Nelson, the brainy beauty from Oklahoma who promised during the recent national pageant to promote Internet safety, posed as a 14-year-old girl to help Suffolk County, N.Y., computer cops arrest a handful of men who showed up at a house teeming with police and a television crew.
NBC's “To Catch A Predator” series with correspondent Chris Hansen has identified more than 200 suspects in similar fashion, but Walsh said there are so many online predators out there that the more people focusing on the problem, the better.
“Does it surprise you that you set this stuff up and these guys still come out?” TODAY's Al Roker asked Walsh during a live studio appearance with Nelson on Thursday.
“It doesn't surprise me. I think the public should be surprised and young people should be surprised that anyone can show up,” Walsh said. “Anyone from a 43-year-old man who works at a Mercedes dealership selling Mercedes to a 21-year-old guy that is coming to have sex with who they think, and they know through all of these chats back and forth, is a 14-year-old girl.”
Miss America undercover
Nelson posed as a young girl in phone calls initiated after online chats in which suspects allegedly engaged in inappropriate conversation, sometimes exposing themselves via Web cams. The suspects rounded up in Suffolk County after showing up for a meeting with Nelson have pleaded not guilty to attempted dissemination of indecent material to a minor.

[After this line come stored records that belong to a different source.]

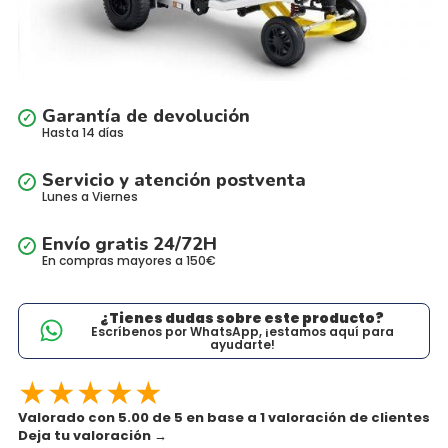
Garantía de devolución
Hasta 14 días
Servicio y atención postventa
Lunes a Viernes
Envío gratis 24/72H
En compras mayores a 150€
¿Tienes dudas sobre este producto?
Escríbenos por WhatsApp, ¡estamos aquí para
ayudarte!
★
★
★
★
★
Valorado con 5.00 de 5 en base a 1 valoración de clientes
Deja tu valoración
→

One suspect's lawyer told TODAY that his client cannot form the mental intent necessary to commit the crime because of a psychiatric problem. By definition, Walsh said, online predators have something wrong with them, but that doesn't mean society has to give them a pass.

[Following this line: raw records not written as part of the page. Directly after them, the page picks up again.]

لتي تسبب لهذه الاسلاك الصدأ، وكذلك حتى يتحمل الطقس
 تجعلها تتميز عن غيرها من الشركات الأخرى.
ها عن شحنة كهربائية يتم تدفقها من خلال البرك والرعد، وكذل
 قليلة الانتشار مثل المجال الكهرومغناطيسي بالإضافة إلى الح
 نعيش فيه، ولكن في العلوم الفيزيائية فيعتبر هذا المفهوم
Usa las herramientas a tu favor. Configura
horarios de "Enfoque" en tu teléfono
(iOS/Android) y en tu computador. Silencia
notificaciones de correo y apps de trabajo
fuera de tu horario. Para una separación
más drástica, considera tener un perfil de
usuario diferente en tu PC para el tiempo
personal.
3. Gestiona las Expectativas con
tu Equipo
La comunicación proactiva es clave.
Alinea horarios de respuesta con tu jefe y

“They've all got an excuse,” he said. “I've been hunting these guys down for 20 years. I'm the father of a murdered child. Yeah, there's something wrong with them.”
Walsh became a victim’s advocate after his 6-year-old son, Adam, was murdered in Florida in 1981. Walsh is a co-founder of the National Center for Missing and Exploited Children, and he championed a new federal law that increases the penalties for people convicted of crimes against children.
‘A very brave young lady’
Nelson said she hooked up with “America's Most Wanted” during her first week as Miss America, and the show proposed going after online predators. “They came up with a sting operation idea. I was a little apprehensive, and nervous,” she said. “Definitely I was very nervous, but it was a controlled situation .... It was very safe.”

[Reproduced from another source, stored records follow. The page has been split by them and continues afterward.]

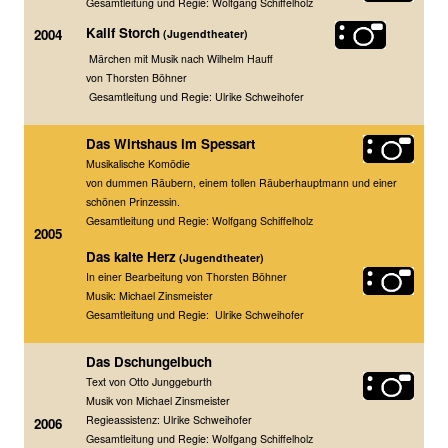
Gesamtleitung und Regie: Wolfgang Sch
iffelholz
Kalif Storch
2004
(Jugendtheater)
Märchen mit Musik nach Wilhelm Hauff
von Thorsten Böhner
Gesamtleitung und Regie: Ulrike Schweihofer
Das Wirtshaus im Spessart
Musikalische Komödie
von dummen Räubern, einem tollen Räuberhauptmann und einer
schönen Prinzessin.
Gesamtleitung und Regie: Wolfgang Schiffelholz
2005
Das kalte Herz
(Jugendtheater)
In einer Bearbeitung von Thorsten Böhner
Musik: Michael Zinsmeister
Gesamtleitung und Regie: Ulrike Schweihofer
Das Dschungelbuch
Text von Otto Junggeburth
Musik von Michael Zinsmeister
Regieassistenz: Ulrike Schweihofer
2006
Gesamtleitung und Regie: Wolfgang Schiffelholz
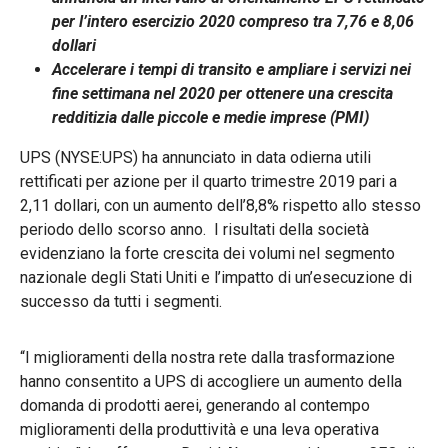
per l’intero esercizio 2020 compreso tra 7,76 e 8,06
dollari
Accelerare i tempi di transito e ampliare i servizi nei
fine settimana nel 2020 per ottenere una crescita
redditizia dalle piccole e medie imprese (PMI)
UPS (NYSE:UPS) ha annunciato in data odierna utili
rettificati per azione per il quarto trimestre 2019 pari a
2,11 dollari, con un aumento dell’8,8% rispetto allo stesso
periodo dello scorso anno. I risultati della società
evidenziano la forte crescita dei volumi nel segmento
nazionale degli Stati Uniti e l’impatto di un’esecuzione di
successo da tutti i segmenti.
“I miglioramenti della nostra rete dalla trasformazione
hanno consentito a UPS di accogliere un aumento della
domanda di prodotti aerei, generando al contempo
miglioramenti della produttività e una leva operativa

For Walsh, the key to the sting's success was having Nelson actually speak to the suspects on the telephone to trick them into believing that the meetings they hoped to arrange were with a 14-year-old girl and not a police trap. When the men showed up, they were dressed down by Walsh, as police officers slapped handcuffs on them.
“Lauren was the dealmaker in this,” Walsh said, referring to the capture of one suspect police were calling “The Phantom” because he was so careful in the past about whom he would meet and where. “She talked to him on the phone ... She's a very brave young lady.”
“He wanted to hear a voice,” Nelson said. “He wanted to know that it was an actual girl he was going to see, a 14-year-old girl.”
This “America's Most Wanted” special airs 8 p.m. EDT Saturday, April 28, on FOX.